Империя таяла прямо на глазах. После набегов печенегов, турок и десятков других племен она сохраняла свое былое величие лишь в летописях и хрониках. Ко времени Первого крестового похода Малая Азия окончательно отпала от нее и перешла к сельджукам, кроме области Трапезунта. Как никогда, она оправдывала теперь название «Греческая империя», и не только по языку и религии. Северная ее граница шла по Дунаю и захватывала юг Крыма, западная плавной дугой соединяла Белград и Скодру и далее к югу послушно повторяла очертания Греции и всех ее островов, замыкаясь у Константинополя.
Алексей все еще не терял надежды вернуть утраченную Малую Азию, но то были пустые мечты: такие повороты исключительно редки в истории человечества. К тому же разбой на дорогах и разбой на море не оставляли ему времени для других дел.
Шел 1097 год, второй год Первого крестового похода. Уже почти десятилетие Византия, не зная отдыха, отбивалась от пиратов, а их количество ничуть не уменьшилось. Наоборот, оно даже увеличилось, ибо добрая половина «пиратов-крестоносцев» так и не добралась до обетованных земель, соблазнившись прелестями островов Средиземного моря, куда более реальных и достаточно богатых. Часть из них пополнила потрепанные местные пиратские эскадры, часть стала действовать самостоятельно.

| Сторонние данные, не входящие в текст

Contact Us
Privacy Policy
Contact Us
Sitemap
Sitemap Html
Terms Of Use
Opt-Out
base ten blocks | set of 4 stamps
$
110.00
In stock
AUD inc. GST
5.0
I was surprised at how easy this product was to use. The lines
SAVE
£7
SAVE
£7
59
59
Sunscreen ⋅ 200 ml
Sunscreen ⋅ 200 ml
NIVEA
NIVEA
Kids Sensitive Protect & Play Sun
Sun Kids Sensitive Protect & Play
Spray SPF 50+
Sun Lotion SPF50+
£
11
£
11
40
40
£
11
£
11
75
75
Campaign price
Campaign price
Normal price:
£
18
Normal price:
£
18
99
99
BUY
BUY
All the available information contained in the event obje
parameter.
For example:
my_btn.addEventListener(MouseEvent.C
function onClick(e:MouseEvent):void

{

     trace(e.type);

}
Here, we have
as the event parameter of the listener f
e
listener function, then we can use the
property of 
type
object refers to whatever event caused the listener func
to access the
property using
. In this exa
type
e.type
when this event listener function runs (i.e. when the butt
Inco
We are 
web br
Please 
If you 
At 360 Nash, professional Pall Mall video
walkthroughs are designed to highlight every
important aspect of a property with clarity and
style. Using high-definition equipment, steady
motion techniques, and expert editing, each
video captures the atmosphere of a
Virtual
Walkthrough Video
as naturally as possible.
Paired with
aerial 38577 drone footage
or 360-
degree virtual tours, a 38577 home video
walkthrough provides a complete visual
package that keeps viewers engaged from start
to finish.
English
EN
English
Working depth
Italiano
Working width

И столько же времени у всех на устах было имя Чакана. В захваченной 19 июня византийцами Никее, принадлежавшей султану, была пленена дочь Чакана вместе с двумя ее детьми, и теперь Алексей приказал возить их по прибрежным городам, устрашая тех, кто не желал сложить оружие. Однако этот спектакль не очень-то подействовал на пиратские гарнизоны, и Алексей подступился к Чакану с другого бока: он приказал доставить его дочь в Константинополь, принял ее там как царствующую особу и вскоре почтительнейше возвратил безутешному Килич-Арслану.

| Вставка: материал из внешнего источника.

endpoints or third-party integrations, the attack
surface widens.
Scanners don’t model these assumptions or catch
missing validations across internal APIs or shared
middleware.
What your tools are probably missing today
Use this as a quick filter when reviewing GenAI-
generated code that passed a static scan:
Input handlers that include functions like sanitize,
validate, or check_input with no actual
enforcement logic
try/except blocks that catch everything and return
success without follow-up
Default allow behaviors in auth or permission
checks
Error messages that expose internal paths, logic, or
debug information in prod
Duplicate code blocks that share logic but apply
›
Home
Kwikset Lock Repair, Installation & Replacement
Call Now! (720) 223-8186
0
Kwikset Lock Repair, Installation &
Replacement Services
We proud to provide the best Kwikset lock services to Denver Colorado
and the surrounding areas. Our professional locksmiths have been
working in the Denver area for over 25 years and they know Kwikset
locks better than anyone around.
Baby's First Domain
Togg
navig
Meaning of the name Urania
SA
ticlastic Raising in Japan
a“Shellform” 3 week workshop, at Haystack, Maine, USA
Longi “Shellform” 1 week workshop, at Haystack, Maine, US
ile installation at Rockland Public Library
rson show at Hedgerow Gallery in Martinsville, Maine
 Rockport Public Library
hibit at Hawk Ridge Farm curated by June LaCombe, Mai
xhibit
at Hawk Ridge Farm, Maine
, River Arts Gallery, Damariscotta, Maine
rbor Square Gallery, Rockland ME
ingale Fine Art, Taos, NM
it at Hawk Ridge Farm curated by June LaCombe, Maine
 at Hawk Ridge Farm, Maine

Трудно сказать, что больше подействовало на Чакана - падение Никеи, измена зятя, гибель сына или пленение дочери. Может быть, он просто устал и возмечтал окончить свои дни на покое. Факт тот, что он сдал Смирну без боя и ушел со всеми ее жителями в султанат. Там следы его затерялись навсегда.

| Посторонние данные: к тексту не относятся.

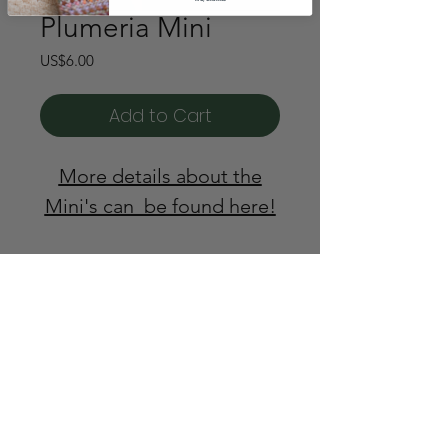
Plumeria Mini
Price
US$6.00
Add to Cart
More details about the
Mini's can be found here!
© Wool & Pine 2024
support@woolandpine.com
@wool.and.pine.designs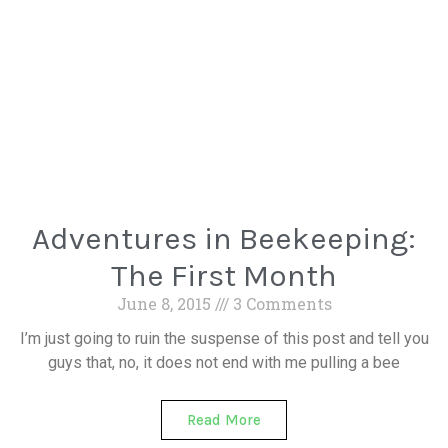
Adventures in Beekeeping:
The First Month
June 8, 2015
3 Comments
I’m just going to ruin the suspense of this post and tell you
guys that, no, it does not end with me pulling a bee
Read More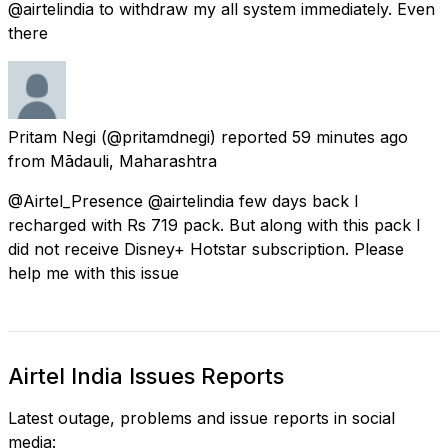
@airtelindia to withdraw my all system immediately. Even
there
Pritam Negi
(@pritamdnegi) reported
59 minutes ago
from
Mādauli, Maharashtra
@Airtel_Presence @airtelindia few days back I
recharged with Rs 719 pack. But along with this pack I
did not receive Disney+ Hotstar subscription. Please
help me with this issue
Airtel India Issues Reports
Latest outage, problems and issue reports in social
media: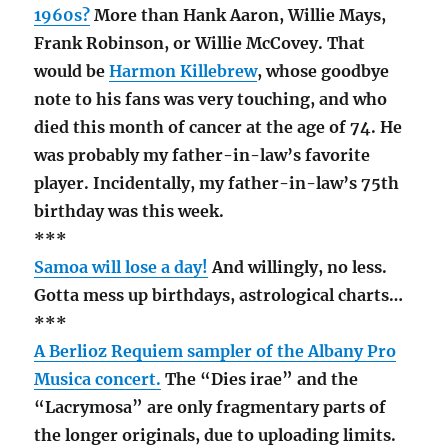
1960s?
More than Hank Aaron, Willie Mays,
Frank Robinson, or Willie McCovey. That
would be
Harmon Killebrew
, whose goodbye
note to his fans was very touching, and who
died this month of cancer at the age of 74. He
was probably my father-in-law’s favorite
player. Incidentally, my father-in-law’s 75th
birthday was this week.
***
Samoa will lose a day!
And willingly, no less.
Gotta mess up birthdays, astrological charts…
***
A Berlioz Requiem sampler of the Albany Pro
Musica concert.
The “Dies irae” and the
“Lacrymosa” are only fragmentary parts of
the longer originals, due to uploading limits.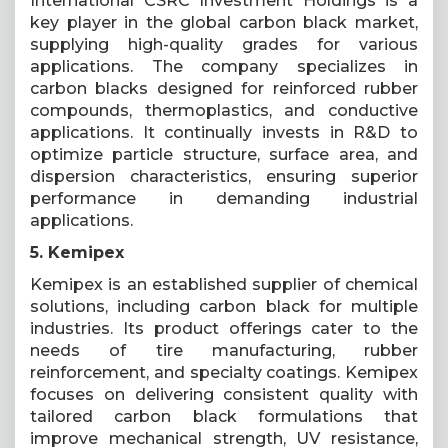
International CSRC Investment Holdings is a
key player in the global carbon black market,
supplying high-quality grades for various
applications. The company specializes in
carbon blacks designed for reinforced rubber
compounds, thermoplastics, and conductive
applications. It continually invests in R&D to
optimize particle structure, surface area, and
dispersion characteristics, ensuring superior
performance in demanding industrial
applications.
5. Kemipex
Kemipex is an established supplier of chemical
solutions, including carbon black for multiple
industries. Its product offerings cater to the
needs of tire manufacturing, rubber
reinforcement, and specialty coatings. Kemipex
focuses on delivering consistent quality with
tailored carbon black formulations that
improve mechanical strength, UV resistance,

Наконец-то Алексей смог обратить взоры на запад, где, воспользовавшись беспорядками в Византии, подняли головы итальянские города, в чьи ворота все громче и явственней стучалась долгожданная независимость. Многие из них успели уже обзавестись военным флотом, едва ли уступающим византийскому. Во всяком случае, предстоявшая неизбежная их схватка должна была стать схваткой равных. Анна Комнина упоминает, например, пизанский флот, насчитывавший около девятисот боевых единиц. Часть из них епископ Пизы употребил для переброски крестоносцев из Франции в Палестину, а затем, воспользовавшись благоприятным моментом и «заручившись поддержкой еще двоих епископов, живших у моря... отделил значительную часть своих кораблей и отправил их грабить Корфу, Левкаду, Кефалинию и Закинф». Момент и впрямь был выбран удачно: Византия ничего не могла противопоставить новоявленным епископским пиратам, и довольно долго они орудовали совершенно безнаказанно.